The Novus Ordo was always a tender lamb staked out at the edge of the jungle of modernity, and it was bound to be eaten, cast as it was into the teeth of a fully formed and virulent popular culture. The liturgy had always been a protected thing. Ancient liturgical languages, Latin, Greek, and Old Slavonic protected it; chancel screens protected it. The oldest principle in the world is the insight that something was better than something else; that everything is not in fact everything else. This insight lies behind the fact of hierarchy. It is the particular work of modernity to deny that this principle exists except in economic terms—we can always identify and revere the rich. Liturgy now often exists to deny the existence of hierarchy by breaking down every barrier. Laypeople in the chancel, priests in the aisle, the Blessed Sacrament dethroned, asymmetry as a liturgical principle. In this cultural setting, a liturgy in the vernacular was too tempting a target. That the popular culture would invade was to be expected. The mise en scene at Mass is now often full of muted references to a rock concert: the priest holding the microphone and soliciting participation by his tones and gestures, readings from Scripture carefully purged of matter offensive to post-modern ears by ellipsis and translated in ways at once officious and banal, an emotional context established by hymns that borrow their melodies and tonalities from the show tunes of the sixties. God is nice. We are nice. God wants us to be happy.

My argument is that the discomfort of the faithful is caused not by the decrees of the Second Vatican Council, not even by the demise of Latin. Not even by misbehavior in the seminaries. Regrettable as these things are, and important as it is that the Liturgy be restored, they are mere symptoms. At the root of it all is a secondary religion, a religious atheism that knows nothing of the holy fear of God and that like Arianism will continue to infect and weaken. Until that secondary religion is identified and repudiated, changing the personnel will not help. Not even changing the liturgy will be decisive, although the Latin liturgy is to be cherished. The saying lex orandi, lex credendi (the rule of prayer is the rule of faith) may express a certain kind of truth, but the liturgy, taken as the rule of prayer can only express our faith. For a cardinal example of the inability of the liturgy to stabilize faith without dogma, one might consider the fate of Anglicans, among whom it was thought that Cranmer’s elegant English would obviate intellectual and moral failure.

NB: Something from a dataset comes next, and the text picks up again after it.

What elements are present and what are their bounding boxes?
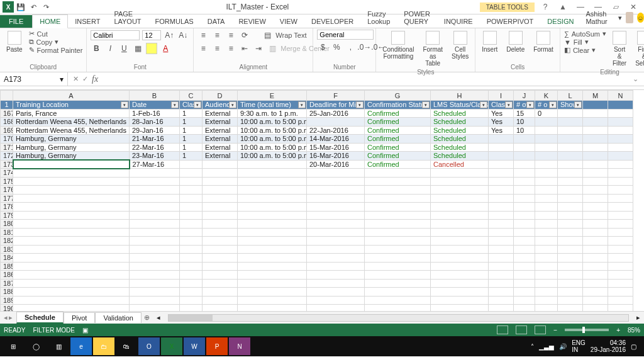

But the difficulty lies deeper than the liturgy. Religious atheism must be identified, repented, and abandoned. Probably the place to begin is the seminaries. These institutions are various, but typically the curriculum is overmuch about sensitivity, social melioration, and minority cultures and deference to secular scholarship, all legitimate considerations, but considerations that lie at the edge of the faith and are hardly what candidates need most. Given the instruction available in some places, graduates may be forgiven for thinking St. Augustine a kind of grass and Aquinas a mutual fund. Until seminarians know Scripture not as a problem but as a solution and the Fathers as living voices, things are not likely to improve.

Should one leave the communion of the Catholic Church because highly religious atheism possesses much of the imaginal and moral territory? It has always been easy to be disappointed that the Church is a field with many thorns, disappointed that the truth has often existed in a thicket of confusion, although our Lord specifically warned us of these things: It is easy to be disappointed that the promise of personal holiness (though that has been a gift in recent centuries) was never made to the successors of Peter, only the promise that Peter’s authority is the authority of God. And it is important to remember that we have been here before. The Christian Middle Ages, East and West, sprang to life from the ashes of the end of the Empire. The Catholic Revival was born out of the desiccated religion of the Enlightenment. God is capable of making all things new. And the bark of Peter will not sink, ever.